▶ **Problem**: The records below must be reproduced exactly. Strip out the pictures.

.....

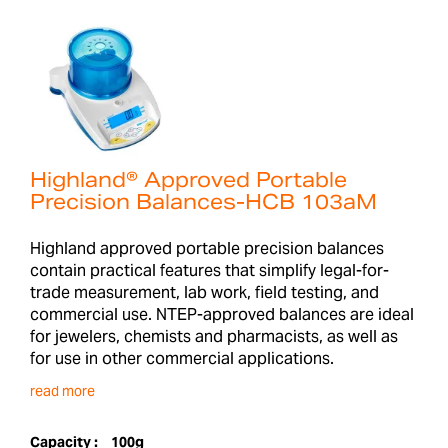
Highland® Approved Portable
Precision Balances-HCB 103aM
Highland approved portable precision balances
contain practical features that simplify legal-for-
trade measurement, lab work, field testing, and
commercial use. NTEP-approved balances are ideal
for jewelers, chemists and pharmacists, as well as
for use in other commercial applications.
read more
Capacity :
100g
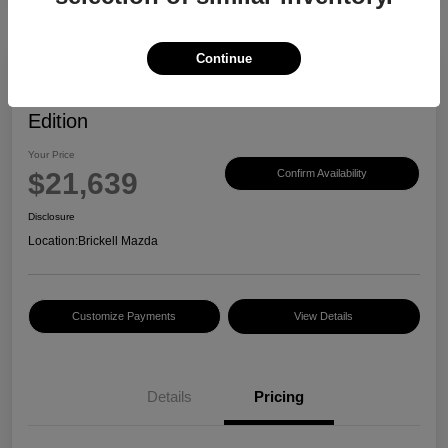
Continue
2023 Mazda CX-30 2.5 S Carbon
Edition
Your Price
$21,639
Confirm Availability
Disclosure
Location:
Brickell Mazda
Customize Payments
View Details
Details
Pricing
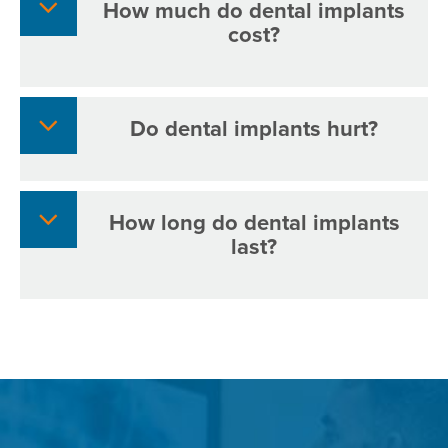
How much do dental implants
cost?
Do dental implants hurt?
How long do dental implants
last?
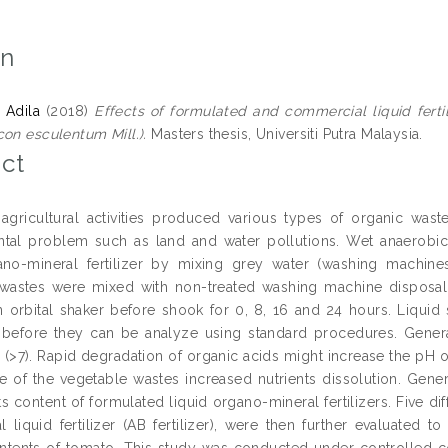
on
 Adila
(2018)
Effects of formulated and commercial liquid ferti
con esculentum Mill.).
Masters thesis, Universiti Putra Malaysia.
ct
 agricultural activities produced various types of organic was
tal problem such as land and water pollutions. Wet anaerobic
ano-mineral fertilizer by mixing grey water (washing machine
wastes were mixed with non-treated washing machine disposal w
n orbital shaker before shook for 0, 8, 16 and 24 hours. Liquid 
 before they can be analyze using standard procedures. Generall
 (>7). Rapid degradation of organic acids might increase the pH of
ze of the vegetable wastes increased nutrients dissolution. Gene
ts content of formulated liquid organo-mineral fertilizers. Five di
 liquid fertilizer (AB fertilizer), were then further evaluated 
ontents of tomato. This study was conducted under controlled con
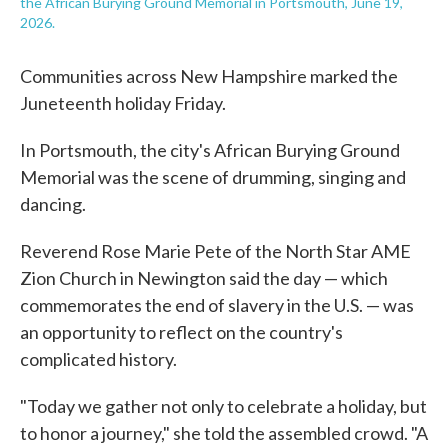
the African Burying Ground Memorial in Portsmouth, June 19,
2026.
Communities across New Hampshire marked the
Juneteenth holiday Friday.
In Portsmouth, the city's African Burying Ground
Memorial was the scene of drumming, singing and
dancing.
Reverend Rose Marie Pete of the North Star AME
Zion Church in Newington said the day — which
commemorates the end of slavery in the U.S. — was
an opportunity to reflect on the country's
complicated history.
"Today we gather not only to celebrate a holiday, but
to honor a journey," she told the assembled crowd. "A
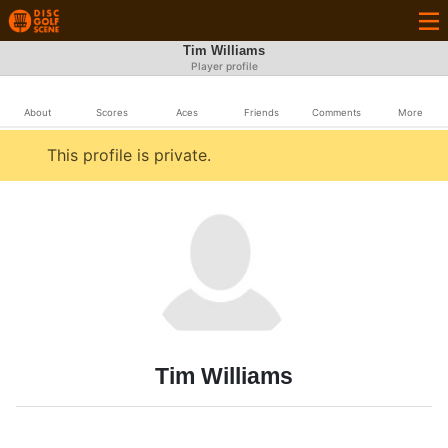
Tim Williams
Player profile
About
Scores
Aces
Friends
Comments
More
This profile is private.
Tim Williams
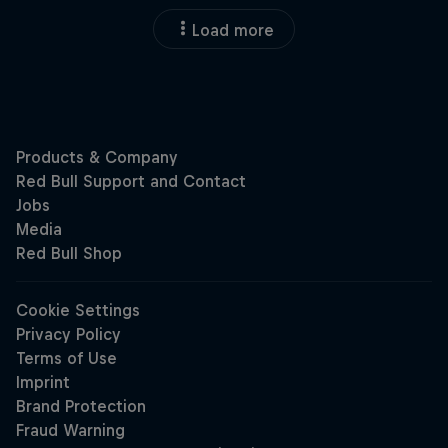
Load more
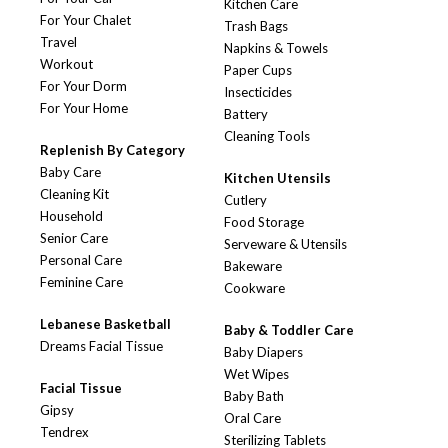
Kitchen Care
For Your Chalet
Trash Bags
Travel
Napkins & Towels
Workout
Paper Cups
For Your Dorm
Insecticides
For Your Home
Battery
Cleaning Tools
Replenish By Category
Baby Care
Kitchen Utensils
Cleaning Kit
Cutlery
Household
Food Storage
Senior Care
Serveware & Utensils
Personal Care
Bakeware
Feminine Care
Cookware
Lebanese Basketball
Baby & Toddler Care
Dreams Facial Tissue
Baby Diapers
Wet Wipes
Facial Tissue
Baby Bath
Gipsy
Oral Care
Tendrex
Sterilizing Tablets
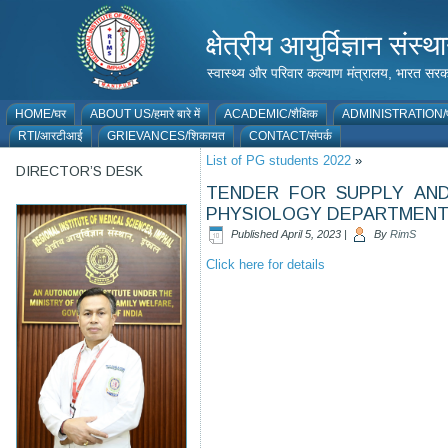
क्षेत्रीय आयुर्विज्ञान 
स्वास्थ्य और परिवार कल्याण मंत्रालय, भारत
HOME/घर
ABOUT US/हमारे बारे में
ACADEMIC/शैक्षिक
ADMINISTRATION/प
RTI/आरटीआई
GRIEVANCES/शिकायत
CONTACT/संपर्क
List of PG students 2022
»
DIRECTOR’S DESK
TENDER FOR SUPPLY AND
PHYSIOLOGY DEPARTMEN
Published
April 5, 2023
|
By
RimS
Click here for details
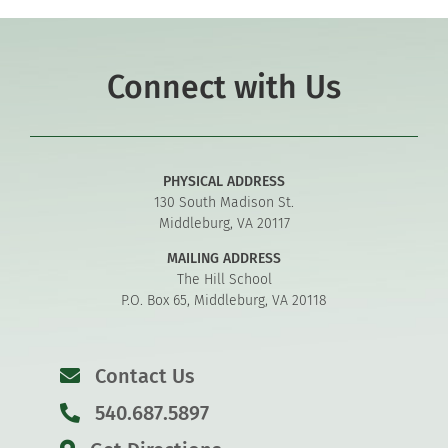
Connect with Us
PHYSICAL ADDRESS
130 South Madison St.
Middleburg, VA 20117
MAILING ADDRESS
The Hill School
P.O. Box 65, Middleburg, VA 20118
Contact Us
540.687.5897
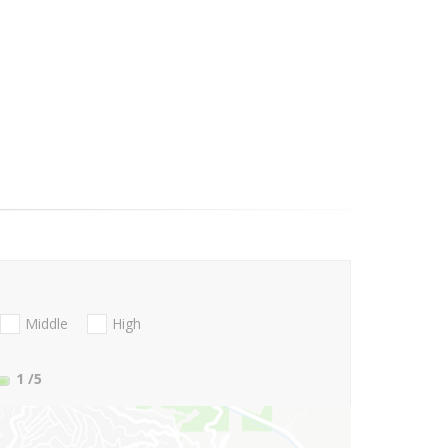
Middle
High
1
/5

.....

▶ **Response for this exercise**:
Highland® Approved Portable
Precision Balances-HCB 103aM
Highland approved portable precision balances
contain practical features that simplify legal-for-
trade measurement, lab work, field testing, and
commercial use. NTEP-approved balances are ideal
for jewelers, chemists and pharmacists, as well as
for use in other commercial applications.
read more
Capacity :
100g
Continue
2023 Mazda CX-30 2.5 S Carbon
Edition
Your Price
$21,639
Confirm Availability
Disclosure
Location:
Brickell Mazda
Customize Payments
View Details
Details
Pricing
How much do dental implants
cost?
Do dental implants hurt?
How long do dental implants
last?
on
 Adila
(2018)
Effects of formulated and commercial liquid ferti
con esculentum Mill.).
Masters thesis, Universiti Putra Malaysia.
ct
 agricultural activities produced various types of organic was
tal problem such as land and water pollutions. Wet anaerobic
ano-mineral fertilizer by mixing grey water (washing machine
wastes were mixed with non-treated washing machine disposal w
n orbital shaker before shook for 0, 8, 16 and 24 hours. Liquid 
 before they can be analyze using standard procedures. Generall
 (>7). Rapid degradation of organic acids might increase the pH of
ze of the vegetable wastes increased nutrients dissolution. Gene
ts content of formulated liquid organo-mineral fertilizers. Five di
 liquid fertilizer (AB fertilizer), were then further evaluated 
ontents of tomato. This study was conducted under controlled con
the African Burying Ground Memorial in Portsmouth, June 19,
2026.
Communities across New Hampshire marked the
Juneteenth holiday Friday.
In Portsmouth, the city's African Burying Ground
Memorial was the scene of drumming, singing and
dancing.
Reverend Rose Marie Pete of the North Star AME
Zion Church in Newington said the day — which
commemorates the end of slavery in the U.S. — was
an opportunity to reflect on the country's
complicated history.
"Today we gather not only to celebrate a holiday, but
to honor a journey," she told the assembled crowd. "A
Tim Williams
Player profile
About
Scores
Aces
Friends
Comments
More
This profile is private.
Tim Williams
Load more
Kitchen Care
For Your Chalet
Trash Bags
Travel
Napkins & Towels
Workout
Paper Cups
For Your Dorm
Insecticides
For Your Home
Battery
Cleaning Tools
Replenish By Category
Baby Care
Kitchen Utensils
Cleaning Kit
Cutlery
Household
Food Storage
Senior Care
Serveware & Utensils
Personal Care
Bakeware
Feminine Care
Cookware
Lebanese Basketball
Baby & Toddler Care
Dreams Facial Tissue
Baby Diapers
Wet Wipes
Facial Tissue
Baby Bath
Gipsy
Oral Care
Tendrex
Sterilizing Tablets
क्षेत्रीय आयुर्विज्ञान 
स्वास्थ्य और परिवार कल्याण मंत्रालय, भारत
HOME/घर
ABOUT US/हमारे बारे में
ACADEMIC/शैक्षिक
ADMINISTRATION/प
RTI/आरटीआई
GRIEVANCES/शिकायत
CONTACT/संपर्क
List of PG students 2022
»
DIRECTOR’S DESK
TENDER FOR SUPPLY AND
PHYSIOLOGY DEPARTMEN
Published
April 5, 2023
|
By
RimS
Click here for details
Connect with Us
PHYSICAL ADDRESS
130 South Madison St.
Middleburg, VA 20117
MAILING ADDRESS
The Hill School
P.O. Box 65, Middleburg, VA 20118
Contact Us
540.687.5897
Middle
High
1
/5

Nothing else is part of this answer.